Vem o recorrente alegar que o tribunal competente para presidir à fase de instrução é o Tribunal de Instrução Criminal de Loures, porquanto os crimes pelos quais os arguidos se encontram acusados não constam do catálogo de crimes previstos no art.º 120º nº 1 da Lei de Organização do Sistema Judiciário – Lei 62/2013, de 26.08, relativos à competência do Tribunal Central de Instrução Criminal.
Vejamos:
Antes de mais cumpre precisar que a questão suscitada não se insere na incompetência “material” dos mencionados tribunais, mas sim na incompetência meramente funcional, já que ambos os tribunais, T.I.C. e T.C.I.C., se inserem na jurisdição criminal, divergindo apenas quanto ao âmbito territorial/funcional, tendo este último uma competência territorial mais vasta (nacional), mas apenas para certos tipos de crime, sendo que a intervenção de juiz diferente do competente, segundo as regras da repartição funcional de competências, não envolve nenhuma diminuição de garantias para o arguido, como tem vindo a ser decidido pelo S.T.J., entre outros, no Acórdão de 10-10-2007, processo 07P3777, e no Acórdão deste mesmo Tribunal da Relação de Lisboa de 08-10-2019, Processo 5501/18.1JFLSB-A.L1-5, Relator: Desembargador Jorge Gonçalves, ambos disponíveis em www.dgsi.pt.

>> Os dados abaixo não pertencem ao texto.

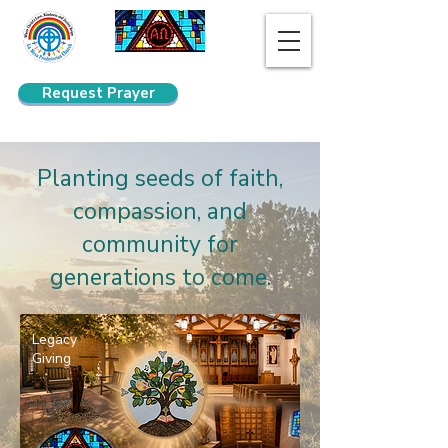
Request Prayer
Search
Planting seeds of faith,
compassion, and
community for
generations to come.
Legacy
Giving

Estabelece o artigo 119.º da citada Lei 62/2013, de 26.08, que:
“Competência 1 - Compete aos juízos de instrução criminal proceder à instrução criminal, decidir quanto à pronúncia e exercer as funções jurisdicionais relativas ao inquérito, salvo nas situações, previstas na lei, em que as funções jurisdicionais relativas ao inquérito podem ser exercidas pelos juízos locais criminais ou pelos juízos de competência genérica. 2 - Quando o interesse ou a urgência da investigação o justifique, os juízes em exercício de funções de instrução criminal podem intervir, em processos que lhes estejam afetos, fora da sua área territorial de competência.”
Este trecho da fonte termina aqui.